> [Task prompt] Write out exactly the lines of the entries below from the one holding "salamanders. Are you" to the one holding "Request A Quote", inclusive, and leave out all other lines.

(Exercise material Opens)

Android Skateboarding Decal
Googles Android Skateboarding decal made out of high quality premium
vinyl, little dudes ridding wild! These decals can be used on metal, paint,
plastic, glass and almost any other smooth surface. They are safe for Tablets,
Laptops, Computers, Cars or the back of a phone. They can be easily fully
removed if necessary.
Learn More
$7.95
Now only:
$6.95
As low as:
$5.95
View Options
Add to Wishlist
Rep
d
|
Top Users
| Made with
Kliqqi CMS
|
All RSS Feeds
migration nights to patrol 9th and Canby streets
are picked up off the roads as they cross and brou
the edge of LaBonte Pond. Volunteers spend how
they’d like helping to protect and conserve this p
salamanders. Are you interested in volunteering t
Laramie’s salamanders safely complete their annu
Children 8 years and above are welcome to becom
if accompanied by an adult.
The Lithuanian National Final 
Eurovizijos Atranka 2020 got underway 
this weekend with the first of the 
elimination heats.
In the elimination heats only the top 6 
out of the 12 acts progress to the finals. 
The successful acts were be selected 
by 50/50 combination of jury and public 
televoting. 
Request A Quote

(Exercise material Closes)
(Exercise material Opens)

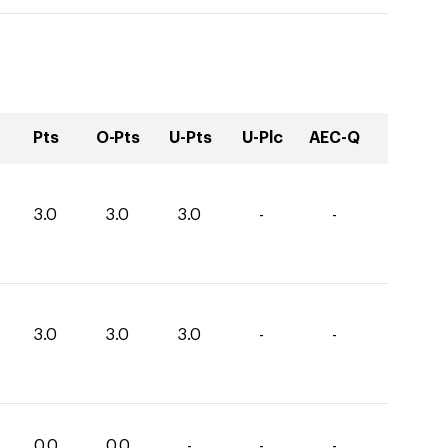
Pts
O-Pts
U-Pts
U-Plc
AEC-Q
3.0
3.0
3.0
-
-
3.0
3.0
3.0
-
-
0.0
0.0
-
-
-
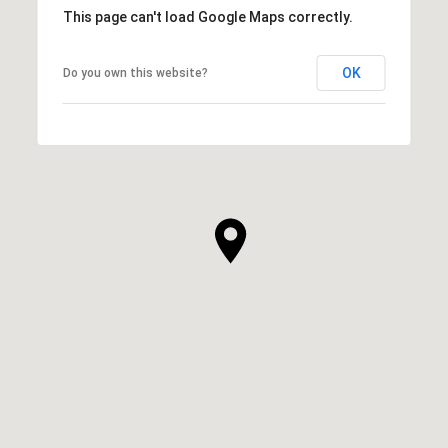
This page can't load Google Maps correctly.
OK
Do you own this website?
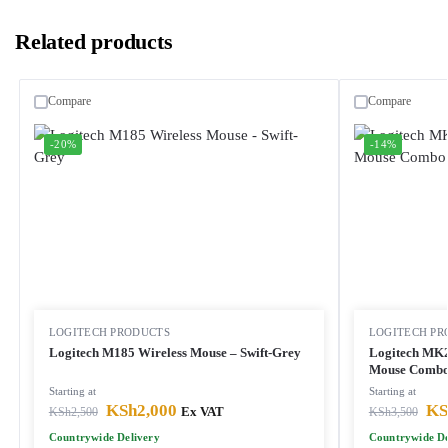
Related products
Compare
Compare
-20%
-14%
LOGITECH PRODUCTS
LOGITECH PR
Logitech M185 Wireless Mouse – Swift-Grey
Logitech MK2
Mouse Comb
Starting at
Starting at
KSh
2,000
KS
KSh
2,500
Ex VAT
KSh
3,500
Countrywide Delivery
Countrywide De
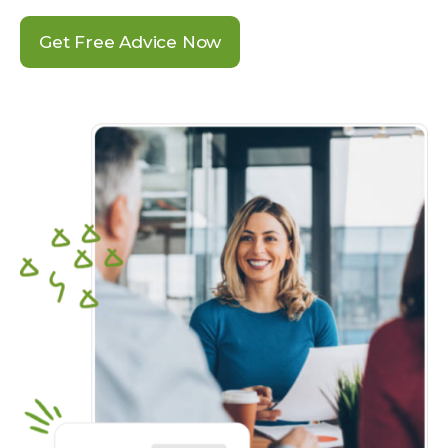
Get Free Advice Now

(Exercise material Closes)

> [Your solution]
salamanders. Are you interested in volunteering t
Laramie’s salamanders safely complete their annu
Children 8 years and above are welcome to becom
if accompanied by an adult.
The Lithuanian National Final 
Eurovizijos Atranka 2020 got underway 
this weekend with the first of the 
elimination heats.
In the elimination heats only the top 6 
out of the 12 acts progress to the finals. 
The successful acts were be selected 
by 50/50 combination of jury and public 
televoting. 
Request A Quote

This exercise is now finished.